Search code examples
pythonplotbokehtimeserieschart

bokeh - multiline line plot with flexible mapping


I have a Pandas DataFrame of the following format

name -  date   - score
 A   - 1/1/10  - 100
 A   - 1/2/10  - 200
 A   - 1/3/10  - 300
 B   - 1/1/10  - 150
 B   - 1/2/10  - 400
 B   - 1/3/10  - 600

I want to create a Bokeh plot has date on the x axis, score on the y axis and a separate line + colour for each name. I'm working from a Jupyter notebook.

Here's some test data, although I want to get something that works for arbitrary number of/ values in name, rather than just A and B.

import pandas as pd
import datetime
test_data = {'name':['A','A','A','B','B','B'],
        'date':[datetime.date(2010,1,1),
               datetime.date(2010,2,1),
              datetime.date(2010,3,1),
              datetime.date(2010,1,1),
              datetime.date(2010,2,1),
              datetime.date(2010,3,1),],
        'score':[100,200,300,150,400,600]}

plot_df = pd.DataFrame(test_data)

Using Seaborn, I would do it like this.

import seaborn as sns
ax = sns.lineplot(data=plot_df, x='date',y='score',hue='name')

I am wondering the most efficient way to do the same thing using Bokeh?

I can plot a single player like this.

import bokeh.plotting as bp
bp.output_notebook()

filtered_df = plot_df[plot_df.player == 'A'].sort_values(by=['date'])
plot_ds = bp.ColumnDataSource(filtered_df)
plot = bp.figure()
plot.line('date','score',source=plot_ds)
bp.show(plot)

I'm wondering how to get this to work for arbitrary number of different names. Again, I need it to be robust to a change in the number of distinct names.

I think I should use a colormapper somehow, but am confused about exactly how I incorporate it? I also see that there is another answer here that hardcodes the variable --> colour mapping and and trying to think of the easiest way of generalising this.
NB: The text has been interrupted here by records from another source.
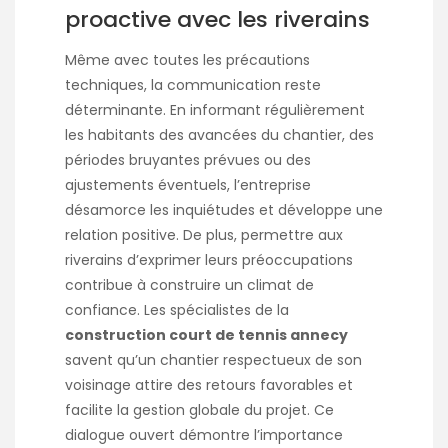
proactive avec les riverains
Même avec toutes les précautions
techniques, la communication reste
déterminante. En informant régulièrement
les habitants des avancées du chantier, des
périodes bruyantes prévues ou des
ajustements éventuels, l’entreprise
désamorce les inquiétudes et développe une
relation positive. De plus, permettre aux
riverains d’exprimer leurs préoccupations
contribue à construire un climat de
confiance. Les spécialistes de la
construction court de tennis annecy
savent qu’un chantier respectueux de son
voisinage attire des retours favorables et
facilite la gestion globale du projet. Ce
dialogue ouvert démontre l’importance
EDIT - the multiline chart would also need a legend for each name, similar to Seaborn example.

The next step would be getting this to work so that you can dynamically change the names and date range using slider + radio-buttons, but I want to get this simpler plot working first. This is why I'm not just sticking with Seaborn.


Solution

  • Maybe something like this (for Bokeh 1.1.0):

    import pandas as pd
    import datetime
    import bokeh.plotting as bp
    from bokeh.palettes import Category10
    
    test_data = {'name': ['A', 'A', 'A', 'B', 'B', 'B', 'C', 'C', 'C'],
                 'date': [datetime.date(2010, 1, 1),
                          datetime.date(2010, 2, 1),
                          datetime.date(2010, 3, 1),
                          datetime.date(2010, 1, 1),
                          datetime.date(2010, 2, 1),
                          datetime.date(2010, 3, 1),
                          datetime.date(2010, 1, 1),
                          datetime.date(2010, 2, 1),
                          datetime.date(2010, 3, 1), ],
                 'score': [100, 200, 300, 150, 400, 600, 150, 250, 400]}
    
    plot_df = pd.DataFrame(test_data)
    gby = plot_df.groupby('name')
    names = list(gby.groups.keys())
    palette = Category10[len(names)]
    
    plot_df['color'] = [palette[names.index(x)] for i, sdf in gby for x in sdf['name']]
    
    plot = bp.figure(x_axis_type = 'datetime')
    gby.apply(lambda d: plot.line('date', 'score', line_color = d['color'].unique()[0], line_width = 3, legend = d['name'].unique()[0], source = d))
    
    bp.show(plot)
    

    or using multi_line:

    import pandas as pd
    import datetime
    import bokeh.plotting as bp
    from bokeh.palettes import Category10
    from bokeh.models import ColumnDataSource
    
    test_data = {'name': ['A', 'A', 'A', 'B', 'B', 'B', 'C', 'C', 'C'],
                 'date': [datetime.date(2010, 1, 1),
                          datetime.date(2010, 2, 1),
                          datetime.date(2010, 3, 1),
                          datetime.date(2010, 1, 1),
                          datetime.date(2010, 2, 1),
                          datetime.date(2010, 3, 1),
                          datetime.date(2010, 1, 1),
                          datetime.date(2010, 2, 1),
                          datetime.date(2010, 3, 1), ],
                 'score': [100, 200, 300, 150, 400, 600, 150, 250, 400]}
    
    plot_df = pd.DataFrame(test_data)
    gby = plot_df.groupby('name')
    
    plot = bp.figure(x_axis_type = 'datetime')
    
    x = [list(sdf['date']) for i, sdf in gby]
    y = [list(sdf['score']) for i, sdf in gby]
    source = ColumnDataSource(dict( x = x, 
                                    y = y, 
                                    legend = plot_df['name'].unique(), 
                                    color = Category10[len(plot_df['name'].unique())]))
    plot.multi_line('x', 'y', legend = 'legend', line_color = 'color', line_width = 3, source = source)
    bp.show(plot)
    

    Result (both options):

    enter image description here